36. Goed bedoelde vergissing is geen discriminatie!

Wanneer je, zoals ik, dagelijks de inhoudelijke artikelen, rubrieken en columns van Trouw leest valt het je misschien ook op dat er een in intensiteit toenemende discussie lijkt plaats te vinden over algemene en liefst gender-neutrale aanspreekvormen. Een ding is mij wel duidelijk geworden in deze nog niet besliste discussie: er kan altijd een groep zich verwaarloosd, gediscrimineerd of geschoffeerd voelen, wat we gezamenlijk ook afspreken. Wordt het niet eens tijd voor een collectieve therapiesessie voor alle Nederlanders (en met die aanduiding doel ik op alle in Nederland wonende mensen, al dan niet legaal, wit, enzovoort) waarin je leert om niet direct in die slachtofferstuip te schieten? Je beledigd voelen is in het geval van oprechte vergissingen bij de ‘dader’ helaas een keuze. Neem de volgende voorbeelden.

Geheel tegen mijn principe “gij zult niet zweten” in ren ik toch om de bus te halen en hier is waarom: terwijl mijn vinger nog bezig is op de deur-open-knop te drukken rijdt de bus weg. Een vrouw die er naast staat toe te kijken zegt medelijdend: Ach, en jij mag in jouw situatie niet eens rennen! Dus ik moest even schakelen (hoezo, mijn situatie?) en stelde haar opgelucht gerust: nee hoor, ik ben niet zwanger! Het arme mens put zich uit in excuses voor deze vermeende belediging en ook al zeg ik nog, vriendelijk lachend: Ik weet ook wel dat ik een buik heb, ik ben niet blind en kijk ook in de spiegel! is het leed toch geleden, ik krijg dat idee van een belediging niet meer uit haar hoofd. Voorbeeld van een goedbedoeld misverstand dat zich niet wil laten rechtzetten. Waarom zijn vrouwen zo koppig?

Op de speelplaats van de basisschool van mijn kinderen dezelfde ervaring: ik kom aangerend want ik wil voor de bel nog iets regelen, word ik afgeremd door een opmerking van een andere moeder die mij kritisch toesist: dat kan jij in jouw positie echt niet meer doen! Leg ik dus uit dat mijn buik misschien wel zwanger oogt maar dat echt niet is en laat ik in mijn haast iemand achter met een schuldgevoel dat torenhoog is. Maar ik laat mij niet in de slachtofferrol dwingen, ik weiger! En die buik blijft.
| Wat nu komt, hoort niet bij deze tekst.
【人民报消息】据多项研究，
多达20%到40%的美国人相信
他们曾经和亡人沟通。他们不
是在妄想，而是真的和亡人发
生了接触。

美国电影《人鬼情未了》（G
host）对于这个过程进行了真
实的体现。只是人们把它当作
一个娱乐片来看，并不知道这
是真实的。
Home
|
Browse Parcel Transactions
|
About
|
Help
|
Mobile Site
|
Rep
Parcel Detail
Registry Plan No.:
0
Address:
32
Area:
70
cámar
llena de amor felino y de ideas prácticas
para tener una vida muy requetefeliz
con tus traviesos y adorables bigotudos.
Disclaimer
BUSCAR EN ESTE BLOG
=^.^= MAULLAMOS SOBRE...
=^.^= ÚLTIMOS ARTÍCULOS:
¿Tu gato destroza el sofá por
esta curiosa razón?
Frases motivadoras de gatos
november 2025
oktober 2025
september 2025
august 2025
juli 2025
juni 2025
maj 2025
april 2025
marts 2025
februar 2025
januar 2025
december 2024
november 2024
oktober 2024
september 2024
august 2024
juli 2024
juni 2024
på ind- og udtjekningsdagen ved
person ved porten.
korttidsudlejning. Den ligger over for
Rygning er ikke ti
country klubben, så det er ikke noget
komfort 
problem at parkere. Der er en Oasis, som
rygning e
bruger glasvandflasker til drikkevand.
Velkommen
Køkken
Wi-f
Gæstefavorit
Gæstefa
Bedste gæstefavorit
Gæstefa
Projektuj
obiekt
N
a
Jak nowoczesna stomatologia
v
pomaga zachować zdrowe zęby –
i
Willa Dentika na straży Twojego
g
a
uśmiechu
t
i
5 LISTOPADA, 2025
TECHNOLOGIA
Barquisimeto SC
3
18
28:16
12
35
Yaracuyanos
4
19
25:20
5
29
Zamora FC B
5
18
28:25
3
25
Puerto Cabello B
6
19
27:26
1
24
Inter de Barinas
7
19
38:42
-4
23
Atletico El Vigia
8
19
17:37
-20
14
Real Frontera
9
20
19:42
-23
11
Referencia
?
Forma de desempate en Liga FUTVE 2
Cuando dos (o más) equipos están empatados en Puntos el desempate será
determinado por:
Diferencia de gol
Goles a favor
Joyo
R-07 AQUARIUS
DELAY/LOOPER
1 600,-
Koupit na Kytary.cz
Toen ik mijn allereerste les op mijn eerste school ging geven stond ik in een drukke gang te worstelen met het slot van het lokaal. En terwijl ik opgelucht dacht: gelukkig, hij gaat open! kreeg ik mijn eerste vraag van een van mijn leerlingen, een jongen: Mevrouw Reinsma? Ja! Bent u zwanger? Mijn antwoord ging verloren in het gedrang van het binnenlopen van mijn klas. Deze jongen had geen last van schuldgevoel, hij was gewoon benieuwd. Houd dat vast!